Although the petitioner apparently did not raise the s.7 point at first instance until oral argument, it was the centrepiece of his case on appeal.[5] Once s. 7 is engaged, the “principles of fundamental justice” are also engaged and “[t]o that extent there…appears to be no doubt the BC Review Board requires independence to properly discharge its mandate”.[6] But, Willcock JA held, whereas the constitutional principle of judicial independence is designed to safeguard superior court judges who exercise judicial functions of the highest important, tribunal independence has a different source: “principles of fundamental justice which call for the independence of a decision-maker as an essential part of procedural fairness”.[7] There is thus “a distinction between the highest level of administrative independence, which may be constitutionally required for certain tribunals, and judicial independence”, based on the fact that “the judiciary, unlike administrative tribunals, has a constitutional obligation to maintain at all times a distance from the executive”.[8] Accordingly, tribunal independence is “context specific”:[9] “the courts must adopt a flexible approach to the question of what constitutes procedural fairness in the administrative context”.[10] The Chairperson of the Review Board is entitled to “some guarantee” of independence but not enough to underpin a declaration that the Treasury Board directive is unconstitutional as applied to his office.[11]

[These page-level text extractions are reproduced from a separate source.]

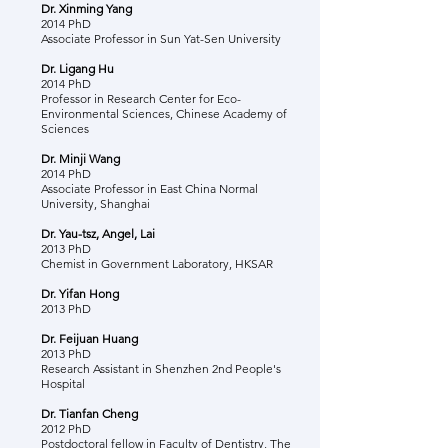
Dr. Xinming Yang
2014 PhD
Associate Professor in Sun Yat-Sen University
Dr. Ligang Hu
2014 PhD
Professor in Research Center for Eco-
Environmental Sciences, Chinese Academy of
Sciences
Dr. Minji Wang
2014 PhD
Associate Professor in East China Normal
University, Shanghai
Dr. Yau-tsz, Angel, Lai
2013 PhD
Chemist in Government Laboratory, HKSAR
Dr. Yifan Hong
2013 PhD
Dr. Feijuan Huang
2013 PhD
Research Assistant in Shenzhen 2nd People's
Hospital
Dr. Tianfan Cheng
2012 PhD
Postdoctoral fellow in Faculty of Dentistry, The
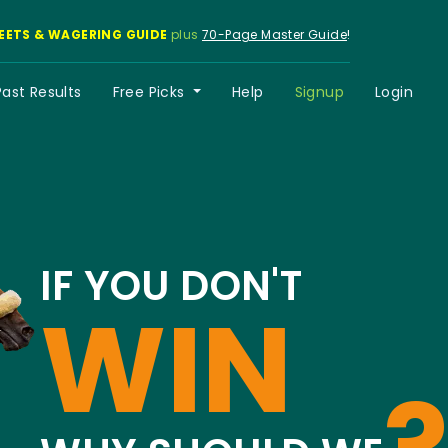
EETS & WAGERING GUIDE
plus
70-Page Master Guide
!
Past Results
Free Picks
Help
Signup
Login
IF YOU DON'T
WIN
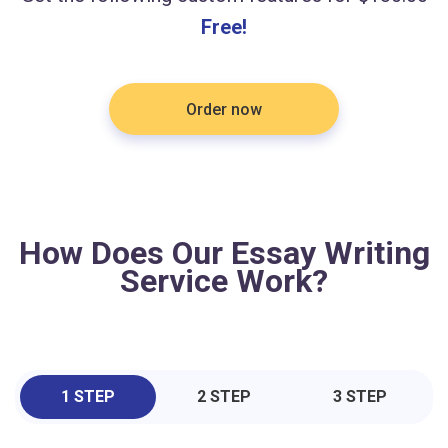
Free!
Order now
How Does Our Essay Writing
Service Work?
1 STEP
2 STEP
3 STEP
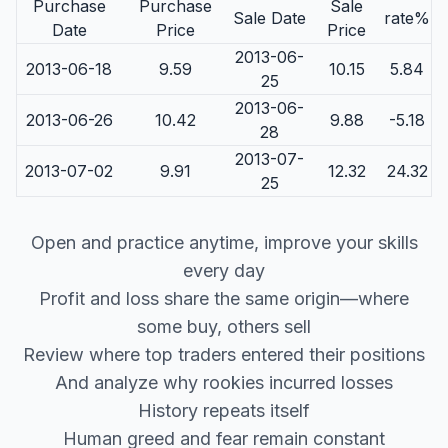
Purchase
Purchase
Sale
Sale Date
rate%
Date
Price
Price
2013-06-
2013-06-18
9.59
10.15
5.84
25
2013-06-
2013-06-26
10.42
9.88
-5.18
28
2013-07-
2013-07-02
9.91
12.32
24.32
25
Open and practice anytime, improve your skills
every day
Profit and loss share the same origin—where
some buy, others sell
Review where top traders entered their positions
And analyze why rookies incurred losses
History repeats itself
Human greed and fear remain constant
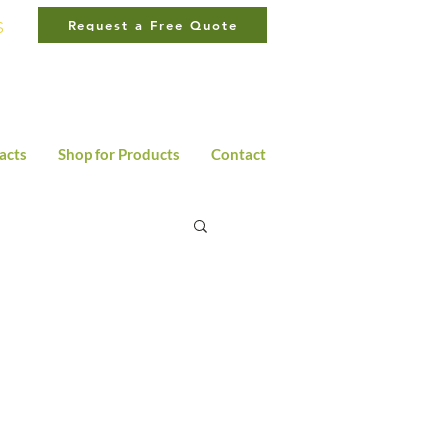
Request a Free Quote
S
LA
310·566·8945
OC
949·485·6897
acts
Shop for Products
Contact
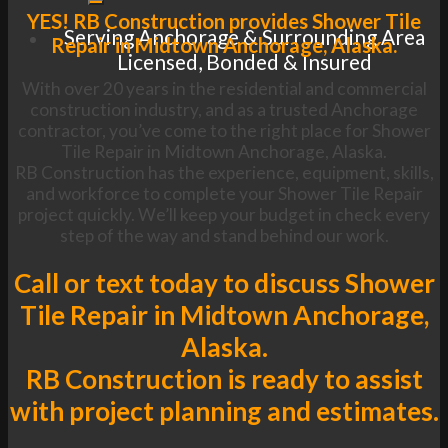
YES! RB Construction provides Shower Tile
Serving Anchorage & Surrounding Area
Repair in Midtown Anchorage, Alaska.
Licensed, Bonded & Insured
With over 20 years in the residential and commercial
construction industry, and as a trusted Anchorage
contractor, you’ve come to the right place for Shower
Tile Repair in Midtown Anchorage, Alaska.
RB Construction has the experience, equipment, skills,
and workforce to complete your Shower Tile Repair
project quickly. We’ll keep your budget in check every
step of the way and stand behind our work.
Call or text today to discuss Shower
Tile Repair in Midtown Anchorage,
Alaska.
RB Construction is ready to assist
with project planning and estimates.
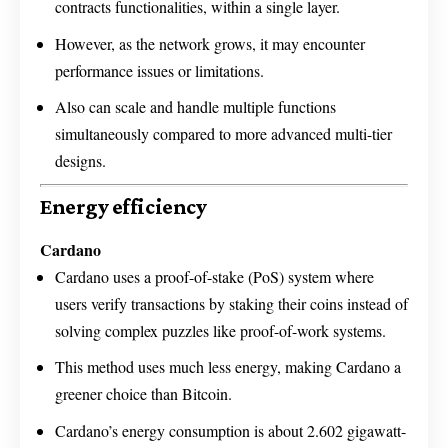
contracts functionalities, within a single layer.
However, as the network grows, it may encounter
performance issues or limitations.
Also can scale and handle multiple functions
simultaneously compared to more advanced multi-tier
designs.
Energy efficiency
Cardano
Cardano uses a proof-of-stake (PoS) system where
users verify transactions by staking their coins instead of
solving complex puzzles like proof-of-work systems.
This method uses much less energy, making Cardano a
greener choice than Bitcoin.
Cardano’s energy consumption is about 2.602 gigawatt-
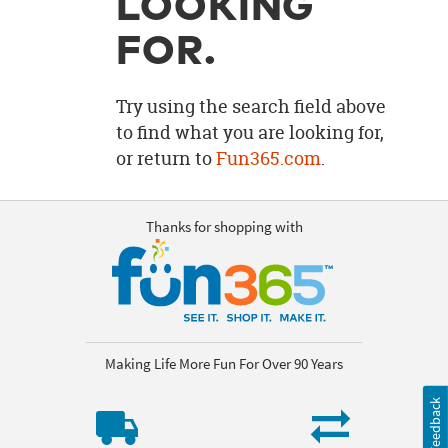
LOOKING
OUR
BRAND
FOR.
CUSTOMER
SUPPORT
Try using the search field above
to find what you are looking for,
SAFE
or return to
Fun365.com
.
&
SECURE
SHOPPING
Thanks for shopping with
Making Life More Fun For Over 90 Years
Feedback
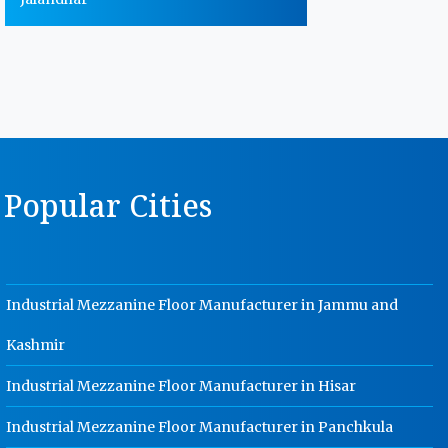
Warehouse Storage Rack
Manufacturer In Jalandhar
MS Storage Racks Manufacturer In
Jalandhar
Pigeon Hole Rack Manufacturer In
Jalandhar
Popular Cities
Slotted Angle Storage Racks
Manufacturer In Jalandhar
Heavy Duty Slotted Angle Rack
Manufacturer In Jalandhar
Industrial Mezzanine Floor Manufacturer in Jammu and
MS Slotted Angle Rack Manufacturer
In Jalandhar
Kashmir
Cable Tray Manufacturer In
Jalandhar
Industrial Mezzanine Floor Manufacturer in Hisar
Perforated Cable Tray Manufacturer
Industrial Mezzanine Floor Manufacturer in Panchkula
In Jalandhar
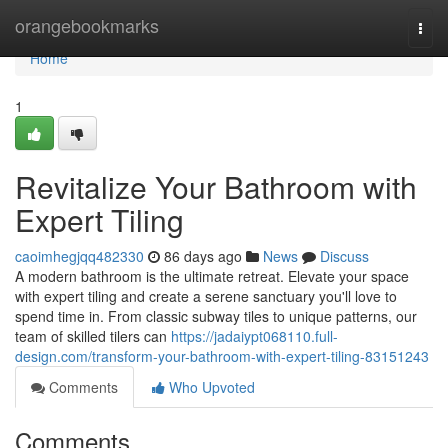
Home
orangebookmarks
Togg
navi
Home
1
Revitalize Your Bathroom with
Expert Tiling
caoimhegjqq482330
86 days ago
News
Discuss
A modern bathroom is the ultimate retreat. Elevate your space
with expert tiling and create a serene sanctuary you'll love to
spend time in. From classic subway tiles to unique patterns, our
team of skilled tilers can
https://jadaiypt068110.full-
design.com/transform-your-bathroom-with-expert-tiling-83151243
Comments
Who Upvoted
Comments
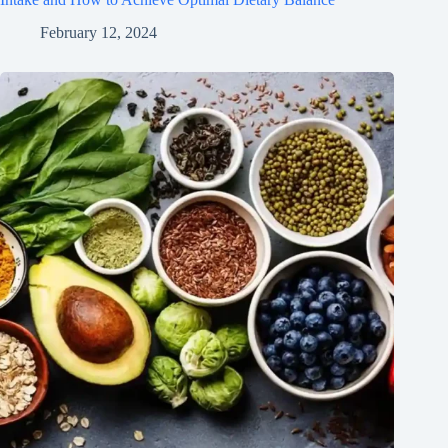
February 12, 2024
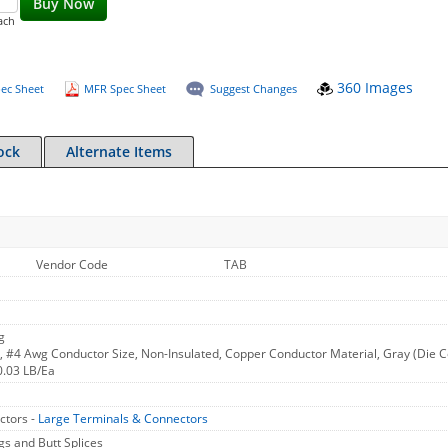
Buy Now
ach
360 Images
ec Sheet
MFR Spec Sheet
Suggest Changes
ock
Alternate Items
Vendor Code
TAB
g
#4 Awg Conductor Size, Non-Insulated, Copper Conductor Material, Gray (Die Col
0.03 LB/Ea
ctors -
Large Terminals & Connectors
 and Butt Splices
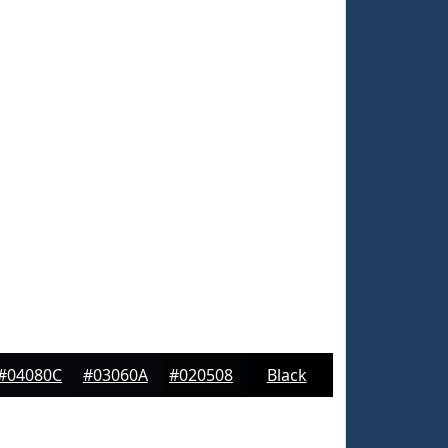
#04080C
#03060A
#020508
Black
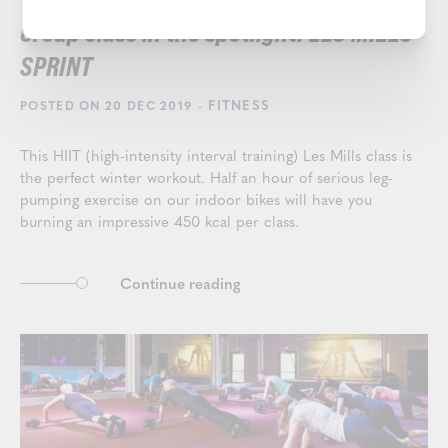
Group class in the spotlight: LES MILLS
SPRINT
- FITNESS
POSTED ON 20 DEC 2019
This HIIT (high-intensity interval training) Les Mills class is
the perfect winter workout. Half an hour of serious leg-
pumping exercise on our indoor bikes will have you
burning an impressive 450 kcal per class.
Continue reading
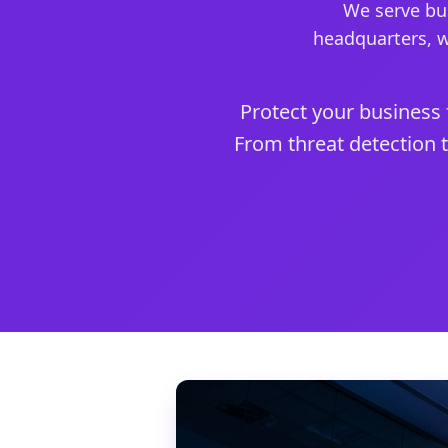
We serve bus
headquarters, w
Protect your business 
From threat detection t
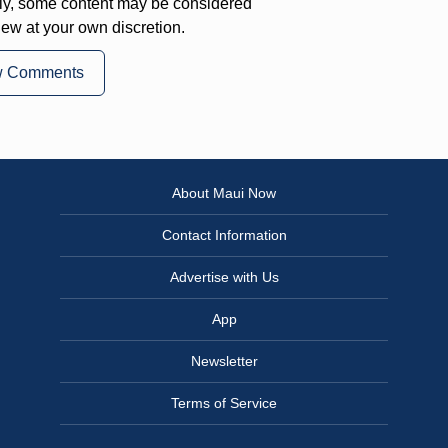
ly, some content may be considered
iew at your own discretion.
w Comments
About Maui Now
Contact Information
Advertise with Us
App
Newsletter
Terms of Service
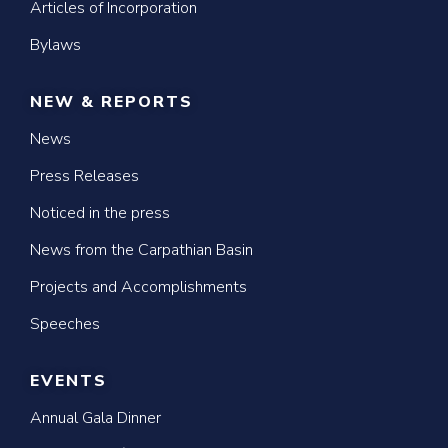
Articles of Incorporation
Bylaws
NEW & REPORTS
News
Press Releases
Noticed in the press
News from the Carpathian Basin
Projects and Accomplishments
Speeches
EVENTS
Annual Gala Dinner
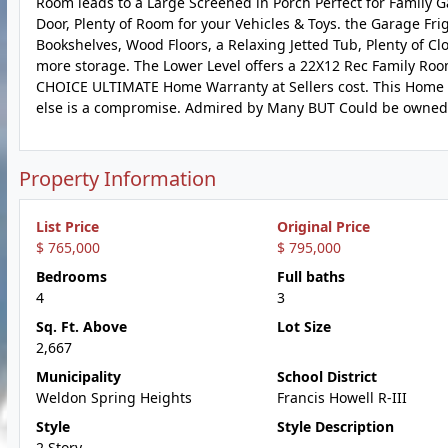
Room leads to a Large Screened in Porch Perfect for Family G
Door, Plenty of Room for your Vehicles & Toys. the Garage Frig
Bookshelves, Wood Floors, a Relaxing Jetted Tub, Plenty of Cl
more storage. The Lower Level offers a 22X12 Rec Family Room
CHOICE ULTIMATE Home Warranty at Sellers cost. This Home
else is a compromise. Admired by Many BUT Could be owned
Property Information
List Price
Original Price
$ 765,000
$ 795,000
Bedrooms
Full baths
4
3
Sq. Ft. Above
Lot Size
2,667
Municipality
School District
Weldon Spring Heights
Francis Howell R-III
Style
Style Description
2 Story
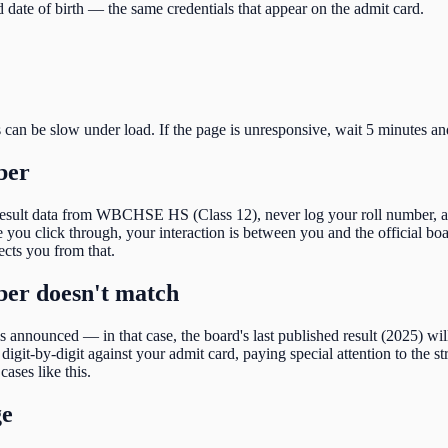
 date of birth
— the same credentials that appear on the admit card.
s can be slow under load. If the page is unresponsive, wait 5 minutes an
ber
result data from
WBCHSE HS (Class 12)
, never log your roll number, 
ou click through, your interaction is between you and the official boar
tects you from that.
mber doesn't match
 is announced — in that case, the board's last published result (
2025
) wi
igit-by-digit against your admit card, paying special attention to the
st
cases like this.
ge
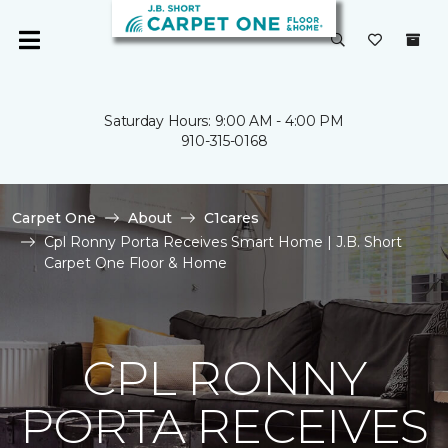
Saturday Hours: 9:00 AM - 4:00 PM
910-315-0168
Carpet One
About
C1cares
Cpl Ronny Porta Receives Smart Home | J.B. Short
Carpet One Floor & Home
CPL RONNY
PORTA RECEIVES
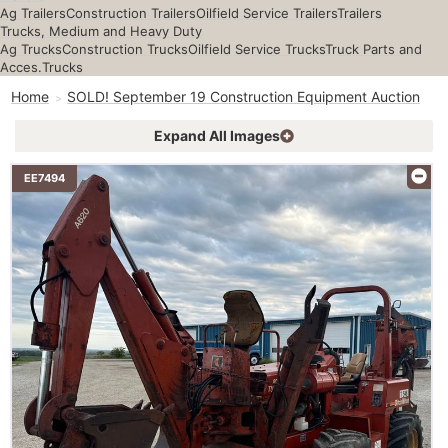
Ag Trailers
Construction Trailers
Oilfield Service Trailers
Trailers
Trucks, Medium and Heavy Duty
Ag Trucks
Construction Trucks
Oilfield Service Trucks
Truck Parts and
Acces.
Trucks
Home
SOLD! September 19 Construction Equipment Auction
Expand All Images
EE7494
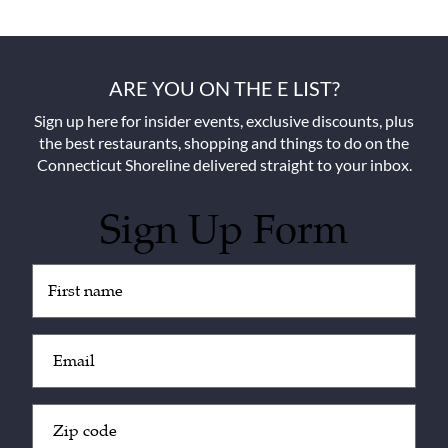
ARE YOU ON THE E LIST?
Sign up here for insider events, exclusive discounts, plus
the best restaurants, shopping and things to do on the
Connecticut Shoreline delivered straight to your inbox.
Sign Up Form
Untitled
(Required)
Email
(Required)
Zip
Code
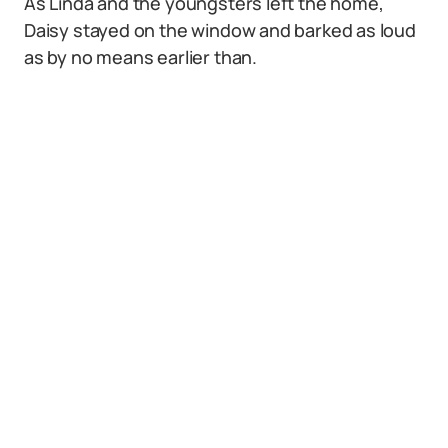
As Linda and the youngsters left the home,
Daisy stayed on the window and barked as loud
as by no means earlier than.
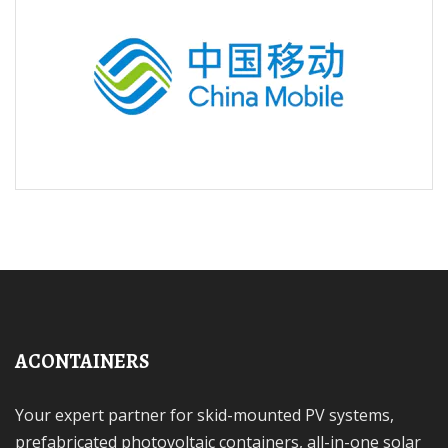
ACONTAINERS
Your expert partner for skid-mounted PV systems,
prefabricated photovoltaic containers, all-in-one solar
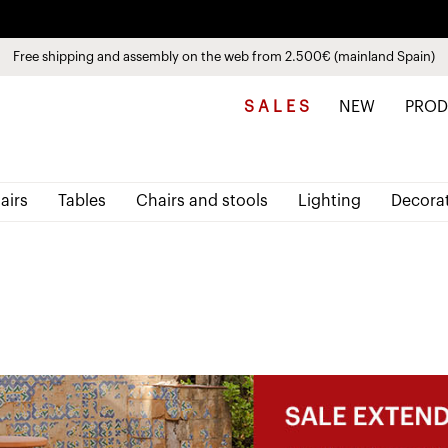
Discover the new collections
See
products
Free shipping and assembly on the web from 2.500€ (mainland Spain)
Pay in installments up to 3 months interest-free 0% APR
S A L E S
NEW
PROD
airs
Tables
Chairs and stools
Lighting
Decora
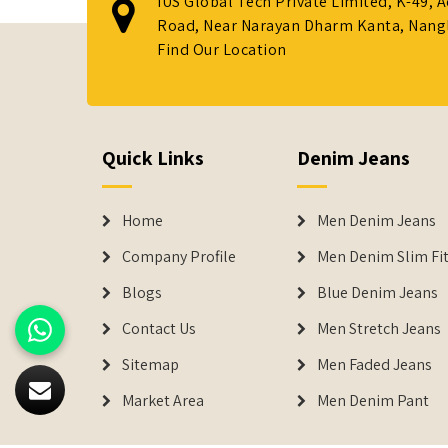
IUS Global Tech Private Limited, K-49, 
Road, Near Narayan Dharm Kanta, Nanglo
Find Our Location
Quick Links
Denim Jeans
Home
Men Denim Jeans
Company Profile
Men Denim Slim Fit
Blogs
Blue Denim Jeans
Contact Us
Men Stretch Jeans
Sitemap
Men Faded Jeans
Market Area
Men Denim Pant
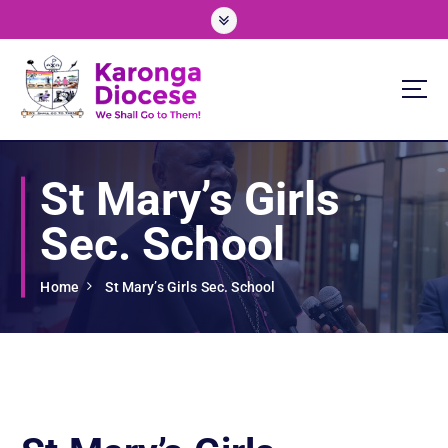
S
k
i
p
t
o
We Shall Go To Them!
c
o
St Mary’s Girls
n
t
Sec. School
e
n
t
Home
St Mary’s Girls Sec. School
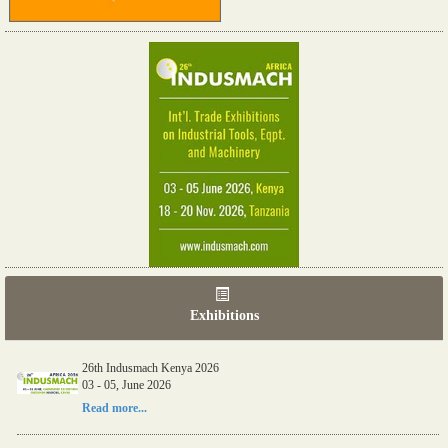
Exhibitions
26th Indusmach Kenya 2026
03 - 05, June 2026
Read more...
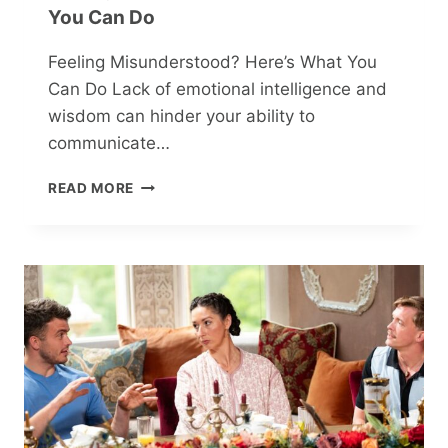
You Can Do
Feeling Misunderstood? Here’s What You
Can Do Lack of emotional intelligence and
wisdom can hinder your ability to
communicate…
FEELING
READ MORE
MISUNDERSTOOD?
HERE’S
WHAT
YOU
CAN
DO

Despite Willock JA’s confident assertion that the jurisprudence “clearly establishes” that the Chairperson of the Review Board is not entitled to constitutional protection of his or her independence,[12] the Walter litigation raises a novel issue. There is no Canadian case of which I am aware in which a court has considered whether an administrative decision-maker required to determine an individual’s s. 7 rights must be independent. The Review Board’s role is qualitatively different from the role of band councils,[13] and the liquor licence, human rights and labour relations adjudicators[14] where procedural fairness has been held to be context specific and capable of being ousted by statute.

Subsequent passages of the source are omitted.